On the question of who gets to fly, Chandra Farley, director of Just Energy, answered: “It would depend on the FAA and the other federal agencies that focus on air travel to tackle that question.”

Cheney replied: “I would assume we’re going to set up a situation where the FAA can tell individual citizens which of their air travel is worthy and important and what isn’t. It would seem to me we would then have a situation where the FAA could say for example, you know what, vacation travel, that’s not essential. We have to make sure that we can do the air travel for the people that really need it, so no vacation travel.”



When none of the witnesses chose to chime in on whether the Green New Deal would require the government to set up a “vacation commissar,” Cheney asked who among the six on the panel backs Ocasio-Cortez’s proposal.

After a moment of silence, one of the panelists said she supports many of the recommendations outlined in the proposal.

Cheney said: “I would just say that it’s going to be crucially important for us to recognize and understand when we outlaw plane travel, we outlaw gasoline, we outlaw cars, I think actually probably the entire U.S. military, because of the Green New Deal, that we are able to explain to our constituents and to people all across this country what that really means. Even when it comes down to something like air travel … that means the government is going to be telling people where they can fly to and where they can’t.”

“I would assume that means our colleagues from California are going to be riding their bicycles back home to their constituents,” Cheney added.

Meanwhile, Senate Majority Leader Mitch McConnell on Feb. 12 said that he will move for a vote on the Green New Deal, which many observers see as designed to force Senate Democrats – including several 2020 presidential candidates – to go on the record on a proposal that has been widely ridiculed.

The vote will “give everybody an opportunity to go on record,” McConnell said.

Sen. Ed Markey, Massachusetts Democrat, who introduced the Green New Deal with Ocasio-Cortez last week, slammed McConnell for “rushing” to get a vote on the proposal.

Markey tweeted: “This isn’t a new Republican trick. By rushing a vote on the #GreenNewDeal resolution, Republicans want to avoid a true national debate & kill our efforts to organize. We’re having the first national conversation on climate change in a decade. We can’t let Republicans sabotage it.”

Markey added: “Don’t let Mitch McConnell fool you: this is nothing but an attempt to sabotage the movement we are building. He wants to silence your voice so Republicans don’t have to explain why they are climate change deniers. McConnell wants this to be the end, this is just the beginning.”
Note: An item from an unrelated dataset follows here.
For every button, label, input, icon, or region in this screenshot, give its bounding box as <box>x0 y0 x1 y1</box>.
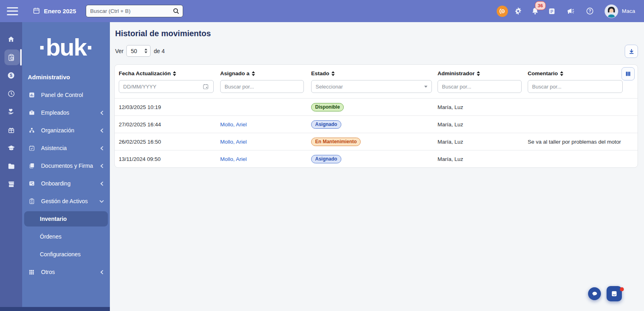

Many on social media wondered why Markey would oppose a vote on his own resolution and how voting on a plan he proposed could be considered “sabotage.”

Others wondered how it was possible to “rush” a vote on the Green New Deal since Ocasio-Cortez herself warned that unchecked climate change will lead to the end of the world in 12 years.

Trump blasted the Green New Deal at a rally on Feb. 11 in El Paso, Texas, saying it would “shut down American energy.” It sounds like “a high-school term paper that got a low mark,” the president said.

In one other bit of environmental news, a study that claims climate change is wiping out the world’s insect population has been debunked.

The study by Brad Lister and Andres Garcia published by Proceedings of the National Academy of Sciences of the United States of America (PNAS) told a very concerning story about a precipitous decline in the number of insects in Puerto Rico’s Luquillo rainforest, and that climate change was to blame.

The leftist media immediately latched on, with such headlines as:

“‘Hyperalarming’ study shows massive insect loss”, – The Washington Post.

“Insects, biodiversity, and mass extinction: an alarming new study”, – Vox.

“Insect collapse: ‘We are destroying our life support systems’ ”, – The Guardian.

Not mentioned, the Global Warming Policy Foundation has sent a formal complaint to its publishers calling for the study’s withdrawal.

Why? The study blamed the drop in the insect population on dramatic rising temperatures that were recorded by a weather station. But the temperature increase was the result of a thermometer in the weather station being moved, not global warming.